Denmark has approved proposals made by the government in November to raise taxes on air passengers. The new taxes, which will be implemented in phases across 2025 and beyond are intended to fund a green transition in the aviation sector, by hundreds of millions of kroner.
How much will flyers pay?
The details of the plan have now been finalised, with taxes reaching 50 Danish kroner (€6.71) per passenger for European flights by 2030. Medium-distance flights meanwhile will attract a 310-krone (€41.58) levy and long-haul flyers will have to pay an extra 410 kroner (€55) for the privilege.
However, passengers on “transit flights” that depart again after only a short stopover in Denmark will not have to pay the fees.
The passing of the measure means the race is now on to fund that green transition, not only ahead of 2050 and its net-zero carbon emissions deadline, but moving Danish aviation 100% to green fuel by 2030, if the government has its way.
Aviation has been found to be responsible for about 3.5% of climate change, according to the National Oceanic and Atmospheric Administration. While ecological milestone stunts, such as Virgin’s recent fully-SAF-fuelled transatlantic flight, are being pulled out of the bag, arguments over SAF are still raging, with many pointing out the fuel’s flaws, which include, at the moment, a dire lack of raw materials and insufficient power capacity to make enough SAF a viable alternative to fossil fuels.
Sustainable power solutions
But the new Danish funds will help to subsidise the development and growth of green aviation fuels by the end of the decade to the tune of more than 550 million kroner (€73.77 million). The Danish state will be supporting sustainable power solutions, such as the renewable energy conversion method known as “power-to-X”, as well as bio-fuels or SAF and hydrogen technology.

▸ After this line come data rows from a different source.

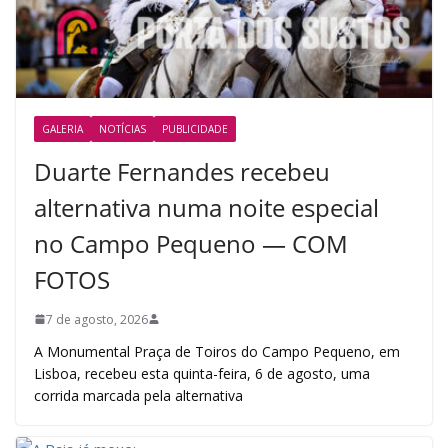
GALERIA
NOTÍCIAS
PUBLICIDADE
Duarte Fernandes recebeu
alternativa numa noite especial
no Campo Pequeno — COM
FOTOS
7 de agosto, 2026
A Monumental Praça de Toiros do Campo Pequeno, em
Lisboa, recebeu esta quinta-feira, 6 de agosto, uma
corrida marcada pela alternativa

Another portion of the money raised will go towards topping up the Danish state pension for those on the lowest old age pension regime.
The “tax gap”
Other countries reconsidering their relationship with aviation will be watching the Danish move with interest. Traditionally, aviation has been subsidised by various national governments by low taxation and lack of powers to tax the fuel that aircraft carry. A study released earlier this year by campaign group Transport and Environment found that European governments lost out on €34.2 billion in revenue last year due to what it terms the “tax gap”. The group points out that €34.2 billion could “pay for 1,400 km of high-speed rail infrastructure – equivalent to the distance from Hamburg to Rome.”